In the backward pass, when computing the adjoint for sum, which is used to compute the adjoint for the x array, there is a division by zero: norm is not recomputed in the backward pass because dynamic loops are not replayed. This means that norm is 0.0 at the start of the adjoint calculation rather than the value computed in the forward pass, 3.0.

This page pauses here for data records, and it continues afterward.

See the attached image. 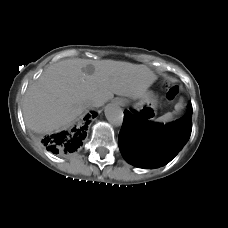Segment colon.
I'll return each instance as SVG.
<instances>
[{"instance_id": "obj_1", "label": "colon", "mask_w": 228, "mask_h": 228, "mask_svg": "<svg viewBox=\"0 0 228 228\" xmlns=\"http://www.w3.org/2000/svg\"><path fill=\"white\" fill-rule=\"evenodd\" d=\"M179 93L178 87L177 86H171L168 90H167V99L172 101L174 100L177 95Z\"/></svg>"}]
</instances>
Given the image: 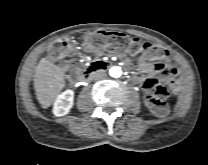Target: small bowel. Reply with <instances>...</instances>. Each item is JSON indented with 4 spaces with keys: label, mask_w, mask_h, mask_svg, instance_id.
Instances as JSON below:
<instances>
[{
    "label": "small bowel",
    "mask_w": 208,
    "mask_h": 165,
    "mask_svg": "<svg viewBox=\"0 0 208 165\" xmlns=\"http://www.w3.org/2000/svg\"><path fill=\"white\" fill-rule=\"evenodd\" d=\"M125 64L128 65L127 60H125ZM67 65L62 71L61 77L69 88L74 89L78 85V72L81 65L77 58H70ZM138 66L139 72L134 74L133 79L136 82L143 83L144 89L147 92L146 103L148 106L147 97L154 94L157 86H161L156 79L157 77L173 87L178 86L182 82L183 77L179 65L167 58L155 60L151 53L142 52L139 57ZM145 75L149 76L146 77Z\"/></svg>",
    "instance_id": "obj_1"
}]
</instances>
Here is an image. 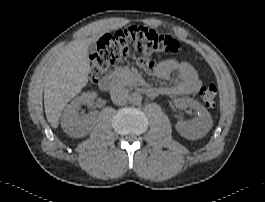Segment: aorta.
Segmentation results:
<instances>
[{
    "label": "aorta",
    "instance_id": "762f6f07",
    "mask_svg": "<svg viewBox=\"0 0 265 202\" xmlns=\"http://www.w3.org/2000/svg\"><path fill=\"white\" fill-rule=\"evenodd\" d=\"M129 102L132 105H140L142 102V95L139 92H133L129 96Z\"/></svg>",
    "mask_w": 265,
    "mask_h": 202
}]
</instances>
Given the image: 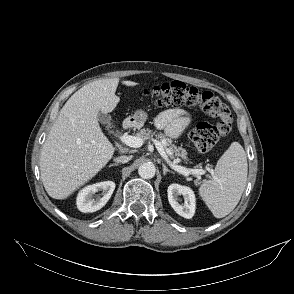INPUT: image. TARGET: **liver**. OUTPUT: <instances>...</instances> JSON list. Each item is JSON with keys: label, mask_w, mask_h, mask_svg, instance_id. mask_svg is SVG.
I'll return each mask as SVG.
<instances>
[{"label": "liver", "mask_w": 294, "mask_h": 294, "mask_svg": "<svg viewBox=\"0 0 294 294\" xmlns=\"http://www.w3.org/2000/svg\"><path fill=\"white\" fill-rule=\"evenodd\" d=\"M119 78L93 81L76 91L60 110L40 155L48 195L65 199L91 180L112 158L115 147L103 134L98 114L112 112ZM136 86L133 81H122Z\"/></svg>", "instance_id": "obj_1"}]
</instances>
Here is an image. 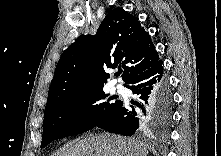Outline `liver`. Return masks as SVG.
Listing matches in <instances>:
<instances>
[{"instance_id":"1","label":"liver","mask_w":221,"mask_h":156,"mask_svg":"<svg viewBox=\"0 0 221 156\" xmlns=\"http://www.w3.org/2000/svg\"><path fill=\"white\" fill-rule=\"evenodd\" d=\"M148 145L120 135H91L68 142L54 156H146Z\"/></svg>"}]
</instances>
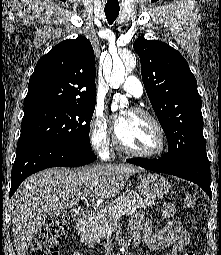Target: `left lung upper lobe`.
I'll use <instances>...</instances> for the list:
<instances>
[{"label":"left lung upper lobe","instance_id":"5c2ea615","mask_svg":"<svg viewBox=\"0 0 221 255\" xmlns=\"http://www.w3.org/2000/svg\"><path fill=\"white\" fill-rule=\"evenodd\" d=\"M133 48L140 57L142 80L168 141L169 161L206 152L201 97L185 58L159 40L139 37Z\"/></svg>","mask_w":221,"mask_h":255}]
</instances>
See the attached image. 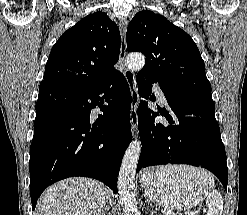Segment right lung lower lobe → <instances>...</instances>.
<instances>
[{"instance_id":"98d812e1","label":"right lung lower lobe","mask_w":247,"mask_h":215,"mask_svg":"<svg viewBox=\"0 0 247 215\" xmlns=\"http://www.w3.org/2000/svg\"><path fill=\"white\" fill-rule=\"evenodd\" d=\"M131 100L128 82L117 70L86 88L41 82L29 161L33 210L49 185L68 177L95 178L117 193L118 171L132 139ZM96 106L104 114L93 123Z\"/></svg>"}]
</instances>
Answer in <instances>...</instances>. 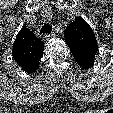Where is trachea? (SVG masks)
<instances>
[{"label": "trachea", "instance_id": "trachea-1", "mask_svg": "<svg viewBox=\"0 0 113 113\" xmlns=\"http://www.w3.org/2000/svg\"><path fill=\"white\" fill-rule=\"evenodd\" d=\"M52 31V26L50 24H45L40 29V34H50Z\"/></svg>", "mask_w": 113, "mask_h": 113}]
</instances>
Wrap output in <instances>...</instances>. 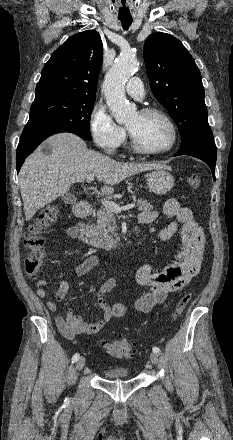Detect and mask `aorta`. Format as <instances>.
I'll list each match as a JSON object with an SVG mask.
<instances>
[{
    "label": "aorta",
    "instance_id": "obj_1",
    "mask_svg": "<svg viewBox=\"0 0 233 440\" xmlns=\"http://www.w3.org/2000/svg\"><path fill=\"white\" fill-rule=\"evenodd\" d=\"M137 61L133 54L123 53L106 74L103 90L106 103L119 124L127 122L136 114V106L125 96V83L136 71Z\"/></svg>",
    "mask_w": 233,
    "mask_h": 440
}]
</instances>
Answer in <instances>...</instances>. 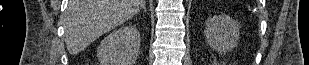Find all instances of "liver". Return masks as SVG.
I'll return each instance as SVG.
<instances>
[{"instance_id":"obj_1","label":"liver","mask_w":309,"mask_h":65,"mask_svg":"<svg viewBox=\"0 0 309 65\" xmlns=\"http://www.w3.org/2000/svg\"><path fill=\"white\" fill-rule=\"evenodd\" d=\"M144 6L145 0H69L64 19L68 52L74 55L83 51Z\"/></svg>"}]
</instances>
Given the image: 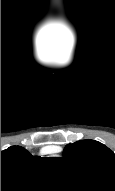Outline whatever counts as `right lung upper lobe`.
<instances>
[{
  "label": "right lung upper lobe",
  "instance_id": "obj_1",
  "mask_svg": "<svg viewBox=\"0 0 115 191\" xmlns=\"http://www.w3.org/2000/svg\"><path fill=\"white\" fill-rule=\"evenodd\" d=\"M30 153L21 146H11L1 152V161L21 160L28 157Z\"/></svg>",
  "mask_w": 115,
  "mask_h": 191
}]
</instances>
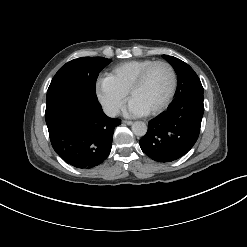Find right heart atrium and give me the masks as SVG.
Masks as SVG:
<instances>
[{"instance_id":"1","label":"right heart atrium","mask_w":247,"mask_h":247,"mask_svg":"<svg viewBox=\"0 0 247 247\" xmlns=\"http://www.w3.org/2000/svg\"><path fill=\"white\" fill-rule=\"evenodd\" d=\"M95 94L103 109L111 116L118 113L126 100L127 92L109 76L100 77L95 83Z\"/></svg>"}]
</instances>
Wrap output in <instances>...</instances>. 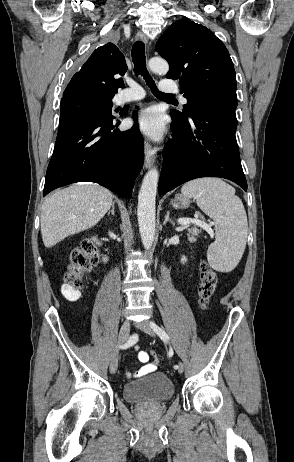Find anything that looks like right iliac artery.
Returning a JSON list of instances; mask_svg holds the SVG:
<instances>
[{"mask_svg":"<svg viewBox=\"0 0 294 462\" xmlns=\"http://www.w3.org/2000/svg\"><path fill=\"white\" fill-rule=\"evenodd\" d=\"M137 341H138V335L133 334L125 344L120 346V348L121 349L129 348L130 346L134 345Z\"/></svg>","mask_w":294,"mask_h":462,"instance_id":"82829eb1","label":"right iliac artery"}]
</instances>
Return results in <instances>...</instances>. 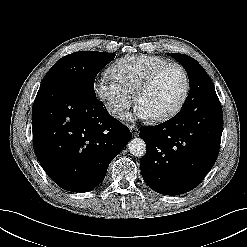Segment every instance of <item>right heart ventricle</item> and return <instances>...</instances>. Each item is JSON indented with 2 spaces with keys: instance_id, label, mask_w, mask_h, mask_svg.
I'll return each instance as SVG.
<instances>
[{
  "instance_id": "e07e8e85",
  "label": "right heart ventricle",
  "mask_w": 247,
  "mask_h": 247,
  "mask_svg": "<svg viewBox=\"0 0 247 247\" xmlns=\"http://www.w3.org/2000/svg\"><path fill=\"white\" fill-rule=\"evenodd\" d=\"M168 63V60L158 56L134 55L118 60L109 72L128 94L133 95L151 72Z\"/></svg>"
}]
</instances>
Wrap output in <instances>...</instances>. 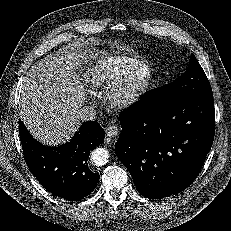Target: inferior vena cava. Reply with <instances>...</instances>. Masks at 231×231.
Wrapping results in <instances>:
<instances>
[{"label": "inferior vena cava", "instance_id": "obj_1", "mask_svg": "<svg viewBox=\"0 0 231 231\" xmlns=\"http://www.w3.org/2000/svg\"><path fill=\"white\" fill-rule=\"evenodd\" d=\"M77 118L83 122L95 120L96 111L92 106H84L78 110Z\"/></svg>", "mask_w": 231, "mask_h": 231}]
</instances>
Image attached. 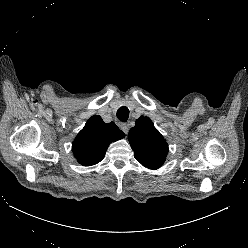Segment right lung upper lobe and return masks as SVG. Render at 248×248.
<instances>
[{
  "label": "right lung upper lobe",
  "instance_id": "right-lung-upper-lobe-1",
  "mask_svg": "<svg viewBox=\"0 0 248 248\" xmlns=\"http://www.w3.org/2000/svg\"><path fill=\"white\" fill-rule=\"evenodd\" d=\"M125 137L114 122L106 124L100 116H92L78 133L72 151L78 163L90 166L100 162L109 144Z\"/></svg>",
  "mask_w": 248,
  "mask_h": 248
}]
</instances>
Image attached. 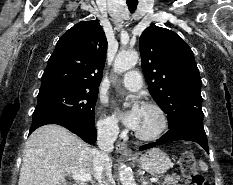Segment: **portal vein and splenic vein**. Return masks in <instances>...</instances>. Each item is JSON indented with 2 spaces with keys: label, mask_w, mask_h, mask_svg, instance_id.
Returning a JSON list of instances; mask_svg holds the SVG:
<instances>
[{
  "label": "portal vein and splenic vein",
  "mask_w": 233,
  "mask_h": 185,
  "mask_svg": "<svg viewBox=\"0 0 233 185\" xmlns=\"http://www.w3.org/2000/svg\"><path fill=\"white\" fill-rule=\"evenodd\" d=\"M72 178L76 181H81V182H89L92 180V177L89 174H73ZM159 181V178H151L150 182L152 183H157Z\"/></svg>",
  "instance_id": "18ae733b"
}]
</instances>
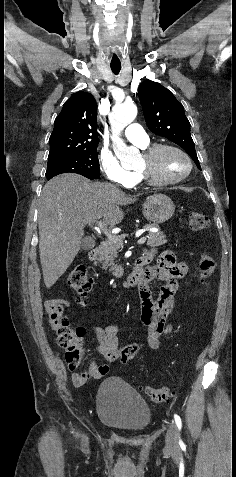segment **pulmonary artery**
<instances>
[{
  "label": "pulmonary artery",
  "instance_id": "obj_1",
  "mask_svg": "<svg viewBox=\"0 0 236 477\" xmlns=\"http://www.w3.org/2000/svg\"><path fill=\"white\" fill-rule=\"evenodd\" d=\"M125 137L140 147H145L149 143V137L143 127L137 123L129 124L124 131Z\"/></svg>",
  "mask_w": 236,
  "mask_h": 477
}]
</instances>
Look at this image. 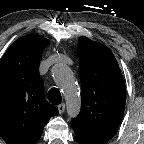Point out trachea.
<instances>
[{
	"mask_svg": "<svg viewBox=\"0 0 144 144\" xmlns=\"http://www.w3.org/2000/svg\"><path fill=\"white\" fill-rule=\"evenodd\" d=\"M48 100L54 104L59 105L62 101L61 94L57 88H51L48 92Z\"/></svg>",
	"mask_w": 144,
	"mask_h": 144,
	"instance_id": "trachea-1",
	"label": "trachea"
}]
</instances>
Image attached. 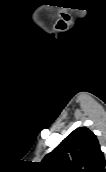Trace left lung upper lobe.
I'll return each instance as SVG.
<instances>
[{"mask_svg":"<svg viewBox=\"0 0 106 172\" xmlns=\"http://www.w3.org/2000/svg\"><path fill=\"white\" fill-rule=\"evenodd\" d=\"M40 167L44 172H105L103 152L96 136L86 127L71 132Z\"/></svg>","mask_w":106,"mask_h":172,"instance_id":"left-lung-upper-lobe-1","label":"left lung upper lobe"}]
</instances>
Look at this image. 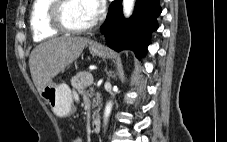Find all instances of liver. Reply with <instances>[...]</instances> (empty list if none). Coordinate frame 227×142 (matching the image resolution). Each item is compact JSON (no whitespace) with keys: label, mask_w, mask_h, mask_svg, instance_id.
<instances>
[{"label":"liver","mask_w":227,"mask_h":142,"mask_svg":"<svg viewBox=\"0 0 227 142\" xmlns=\"http://www.w3.org/2000/svg\"><path fill=\"white\" fill-rule=\"evenodd\" d=\"M88 42L83 37L63 36L42 42L32 50L29 67L39 93L52 78L80 56Z\"/></svg>","instance_id":"obj_1"}]
</instances>
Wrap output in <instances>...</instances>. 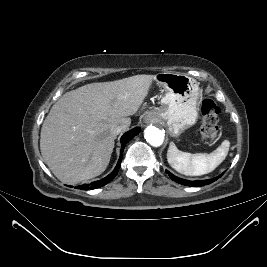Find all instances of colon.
Here are the masks:
<instances>
[{"instance_id":"1","label":"colon","mask_w":267,"mask_h":267,"mask_svg":"<svg viewBox=\"0 0 267 267\" xmlns=\"http://www.w3.org/2000/svg\"><path fill=\"white\" fill-rule=\"evenodd\" d=\"M220 109L211 99H205L201 105L203 122L200 127L202 140L206 143L214 142L219 135L218 116Z\"/></svg>"}]
</instances>
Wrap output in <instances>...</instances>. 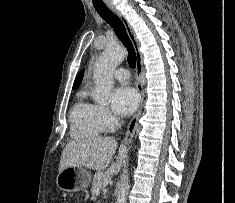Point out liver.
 I'll use <instances>...</instances> for the list:
<instances>
[{
  "label": "liver",
  "mask_w": 235,
  "mask_h": 203,
  "mask_svg": "<svg viewBox=\"0 0 235 203\" xmlns=\"http://www.w3.org/2000/svg\"><path fill=\"white\" fill-rule=\"evenodd\" d=\"M117 148V141L111 137H91L69 142L63 149L59 172L67 167H86L104 170L111 163ZM127 160V148L121 145L116 162L108 168V174L117 175Z\"/></svg>",
  "instance_id": "liver-1"
}]
</instances>
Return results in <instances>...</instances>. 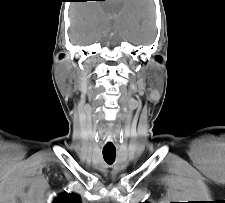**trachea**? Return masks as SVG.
Listing matches in <instances>:
<instances>
[{"label": "trachea", "mask_w": 225, "mask_h": 203, "mask_svg": "<svg viewBox=\"0 0 225 203\" xmlns=\"http://www.w3.org/2000/svg\"><path fill=\"white\" fill-rule=\"evenodd\" d=\"M116 157V150H103V158L108 164H113Z\"/></svg>", "instance_id": "trachea-1"}]
</instances>
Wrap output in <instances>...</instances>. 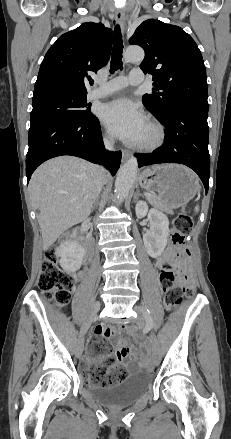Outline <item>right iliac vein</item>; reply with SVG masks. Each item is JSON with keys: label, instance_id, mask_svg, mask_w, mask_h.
<instances>
[{"label": "right iliac vein", "instance_id": "right-iliac-vein-1", "mask_svg": "<svg viewBox=\"0 0 231 439\" xmlns=\"http://www.w3.org/2000/svg\"><path fill=\"white\" fill-rule=\"evenodd\" d=\"M99 309H100V303L96 302L91 310L89 318L86 319V321L84 322V324L82 326V331H81L80 337L77 341L76 349H75V354L78 358L81 357L83 350H84V335H85L86 331L88 330V328L90 327L91 323L98 319L97 312Z\"/></svg>", "mask_w": 231, "mask_h": 439}]
</instances>
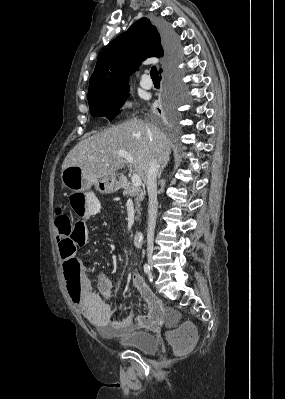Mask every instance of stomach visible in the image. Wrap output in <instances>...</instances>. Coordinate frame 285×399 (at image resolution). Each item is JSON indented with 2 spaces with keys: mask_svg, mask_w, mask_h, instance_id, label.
<instances>
[{
  "mask_svg": "<svg viewBox=\"0 0 285 399\" xmlns=\"http://www.w3.org/2000/svg\"><path fill=\"white\" fill-rule=\"evenodd\" d=\"M61 180L65 187L74 192H86L93 185L100 193H114L120 187L116 175L91 177L78 166H70L62 170Z\"/></svg>",
  "mask_w": 285,
  "mask_h": 399,
  "instance_id": "0dacf381",
  "label": "stomach"
}]
</instances>
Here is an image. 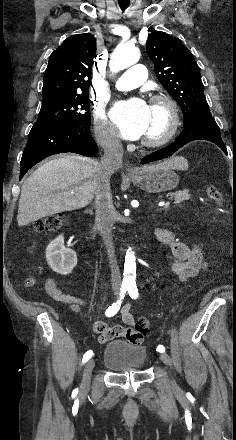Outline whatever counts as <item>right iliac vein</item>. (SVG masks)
Returning <instances> with one entry per match:
<instances>
[{
  "mask_svg": "<svg viewBox=\"0 0 236 440\" xmlns=\"http://www.w3.org/2000/svg\"><path fill=\"white\" fill-rule=\"evenodd\" d=\"M94 366H95V361L91 359L87 362V364L84 367L82 383H81V389L83 391L88 390L90 387V379Z\"/></svg>",
  "mask_w": 236,
  "mask_h": 440,
  "instance_id": "right-iliac-vein-1",
  "label": "right iliac vein"
}]
</instances>
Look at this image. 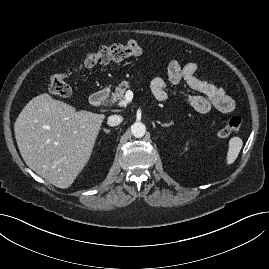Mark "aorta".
<instances>
[{
    "instance_id": "obj_1",
    "label": "aorta",
    "mask_w": 269,
    "mask_h": 269,
    "mask_svg": "<svg viewBox=\"0 0 269 269\" xmlns=\"http://www.w3.org/2000/svg\"><path fill=\"white\" fill-rule=\"evenodd\" d=\"M132 135L136 138H141L145 135L146 127L142 122H135L131 126Z\"/></svg>"
}]
</instances>
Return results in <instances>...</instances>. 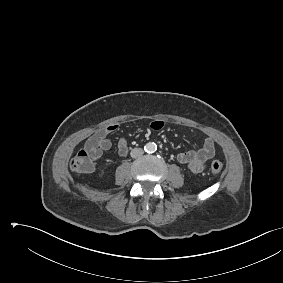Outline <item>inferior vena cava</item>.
<instances>
[{"instance_id": "obj_1", "label": "inferior vena cava", "mask_w": 283, "mask_h": 283, "mask_svg": "<svg viewBox=\"0 0 283 283\" xmlns=\"http://www.w3.org/2000/svg\"><path fill=\"white\" fill-rule=\"evenodd\" d=\"M142 154H143V149L141 148H134L131 150V153H130L132 158H136L138 156H141Z\"/></svg>"}]
</instances>
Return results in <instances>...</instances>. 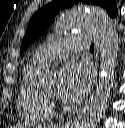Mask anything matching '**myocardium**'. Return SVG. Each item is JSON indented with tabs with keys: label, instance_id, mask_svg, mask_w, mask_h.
<instances>
[{
	"label": "myocardium",
	"instance_id": "f54148a6",
	"mask_svg": "<svg viewBox=\"0 0 125 128\" xmlns=\"http://www.w3.org/2000/svg\"><path fill=\"white\" fill-rule=\"evenodd\" d=\"M43 94H44L45 98H46L50 103L55 102V97H54L53 95H49V94H47V93H45V92H43Z\"/></svg>",
	"mask_w": 125,
	"mask_h": 128
}]
</instances>
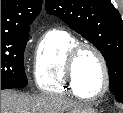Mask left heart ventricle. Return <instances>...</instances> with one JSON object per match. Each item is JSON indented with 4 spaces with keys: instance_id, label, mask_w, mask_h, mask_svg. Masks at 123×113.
Here are the masks:
<instances>
[{
    "instance_id": "obj_1",
    "label": "left heart ventricle",
    "mask_w": 123,
    "mask_h": 113,
    "mask_svg": "<svg viewBox=\"0 0 123 113\" xmlns=\"http://www.w3.org/2000/svg\"><path fill=\"white\" fill-rule=\"evenodd\" d=\"M79 90L85 94H96L104 84L103 69L98 57L91 51H84L75 66Z\"/></svg>"
}]
</instances>
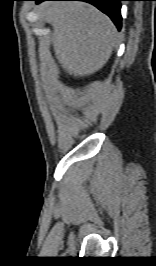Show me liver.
Segmentation results:
<instances>
[{"instance_id":"obj_1","label":"liver","mask_w":156,"mask_h":266,"mask_svg":"<svg viewBox=\"0 0 156 266\" xmlns=\"http://www.w3.org/2000/svg\"><path fill=\"white\" fill-rule=\"evenodd\" d=\"M40 8L53 28L55 57L66 73L84 77L103 68L118 41L109 17L84 2H47Z\"/></svg>"}]
</instances>
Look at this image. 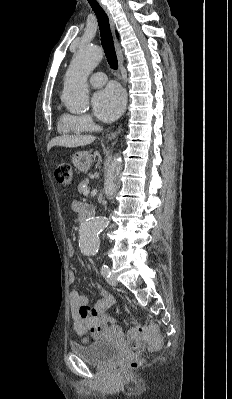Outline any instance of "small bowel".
<instances>
[{
	"label": "small bowel",
	"mask_w": 232,
	"mask_h": 399,
	"mask_svg": "<svg viewBox=\"0 0 232 399\" xmlns=\"http://www.w3.org/2000/svg\"><path fill=\"white\" fill-rule=\"evenodd\" d=\"M72 207H77L75 201L72 203ZM67 245L69 257L74 259L77 254L73 241L68 240ZM75 283L76 276L70 274L69 284L74 285ZM92 289L98 296H101V300L94 306H90L87 297L82 296L77 291L69 292V314L75 330L81 333H90L99 339H104L120 331L118 323L113 322L110 325L105 323L109 310L115 304V298L111 293L103 290L97 283L92 284Z\"/></svg>",
	"instance_id": "small-bowel-1"
}]
</instances>
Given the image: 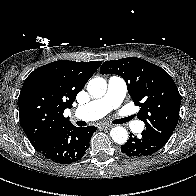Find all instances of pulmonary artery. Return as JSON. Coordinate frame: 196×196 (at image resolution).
<instances>
[{
  "mask_svg": "<svg viewBox=\"0 0 196 196\" xmlns=\"http://www.w3.org/2000/svg\"><path fill=\"white\" fill-rule=\"evenodd\" d=\"M126 93L127 86L125 81L119 76H111L108 79L105 95L83 106L77 107L74 110V116L85 121L102 118L110 111L122 105ZM138 127V122L132 126L134 129H137Z\"/></svg>",
  "mask_w": 196,
  "mask_h": 196,
  "instance_id": "1",
  "label": "pulmonary artery"
}]
</instances>
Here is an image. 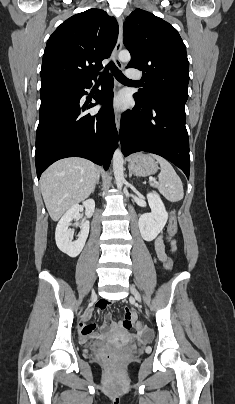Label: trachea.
Listing matches in <instances>:
<instances>
[{
    "label": "trachea",
    "instance_id": "obj_1",
    "mask_svg": "<svg viewBox=\"0 0 235 404\" xmlns=\"http://www.w3.org/2000/svg\"><path fill=\"white\" fill-rule=\"evenodd\" d=\"M111 70V72L113 73V75L115 76V78L122 83H137L136 81L133 80H129L117 67L116 65L111 61L107 67L106 70ZM102 78H100L99 80H101Z\"/></svg>",
    "mask_w": 235,
    "mask_h": 404
}]
</instances>
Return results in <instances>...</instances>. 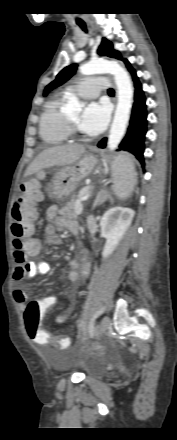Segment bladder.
<instances>
[{
  "instance_id": "obj_1",
  "label": "bladder",
  "mask_w": 177,
  "mask_h": 440,
  "mask_svg": "<svg viewBox=\"0 0 177 440\" xmlns=\"http://www.w3.org/2000/svg\"><path fill=\"white\" fill-rule=\"evenodd\" d=\"M66 361L80 369L87 378H100L104 372L101 357L83 354L68 356Z\"/></svg>"
}]
</instances>
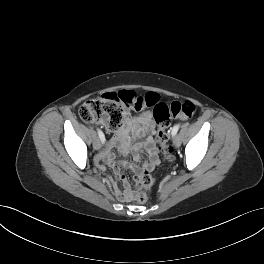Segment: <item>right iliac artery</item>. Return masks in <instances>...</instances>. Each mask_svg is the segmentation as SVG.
<instances>
[{"mask_svg": "<svg viewBox=\"0 0 264 264\" xmlns=\"http://www.w3.org/2000/svg\"><path fill=\"white\" fill-rule=\"evenodd\" d=\"M97 130H98L99 138L102 141V143L104 144L105 143V136L101 130H99V129H97Z\"/></svg>", "mask_w": 264, "mask_h": 264, "instance_id": "1", "label": "right iliac artery"}]
</instances>
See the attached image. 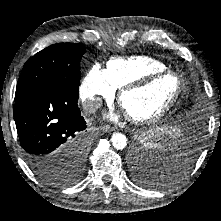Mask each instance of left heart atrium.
<instances>
[{
  "label": "left heart atrium",
  "instance_id": "obj_1",
  "mask_svg": "<svg viewBox=\"0 0 221 221\" xmlns=\"http://www.w3.org/2000/svg\"><path fill=\"white\" fill-rule=\"evenodd\" d=\"M111 117H116L115 115H112Z\"/></svg>",
  "mask_w": 221,
  "mask_h": 221
}]
</instances>
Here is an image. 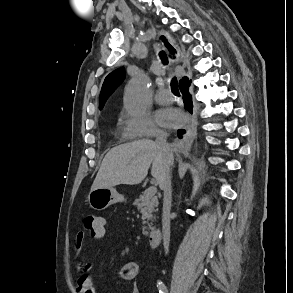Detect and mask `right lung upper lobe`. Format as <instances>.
<instances>
[{"label":"right lung upper lobe","instance_id":"right-lung-upper-lobe-1","mask_svg":"<svg viewBox=\"0 0 293 293\" xmlns=\"http://www.w3.org/2000/svg\"><path fill=\"white\" fill-rule=\"evenodd\" d=\"M161 39L163 40L165 46L169 49L171 53L175 52V49L172 47V45L167 41V39L164 36H161ZM125 78V70L124 68H118L115 71L111 72L106 78L103 83L101 93H100V99H99V108L102 109L107 98L110 96V94L115 90V88L123 81ZM188 79L187 77H184L181 81H185Z\"/></svg>","mask_w":293,"mask_h":293}]
</instances>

There is a different remedy for this particular scenario. One can force a dynamic loop to replay in the backward pass by migrating the body of the loop to a Warp function:

@wp.func
def loop(x: wp.array(dtype=float), weights: wp.array(dtype=float), iters: int):
    sum = float(0.0)
    norm = float(0.0)

    for i in range(iters):
        w = weights[i]
        norm += w
        sum += x[i] * w

    return sum, norm


@wp.kernel
def dynamic_loop_sum(x: wp.array(dtype=float), weights: wp.array(dtype=float), loss: wp.array(dtype=float), iters: int):
    sum, norm = loop(x, weights, iters)

    l = sum / norm
    wp.atomic_add(loss, 0, l)


iters = 3
x = wp.full(shape=iters, value=1.0, dtype=float, requires_grad=True)
weights = wp.full(shape=iters, value=0.5, dtype=float, requires_grad=True)
loss = wp.zeros(1, dtype=float, requires_grad=True)

with wp.Tape() as tape:
    wp.launch(dynamic_loop_sum, dim=1, inputs=[x, weights, loss, iters])

tape.backward(loss)

print(x.grad)

Now, the above code produces the expected results:

[0.33333334 0.33333334 0.33333334]

However, this only works because the x array adjoints do not require an intermediate value for sum; they only need the adjoint of sum. In general this workaround is only valid for simple add/subtract operations such as += or -=.

Note

In a subsequent release, we will enable users to force-unroll dynamic loops in some circumstances, thereby obviating these workarounds.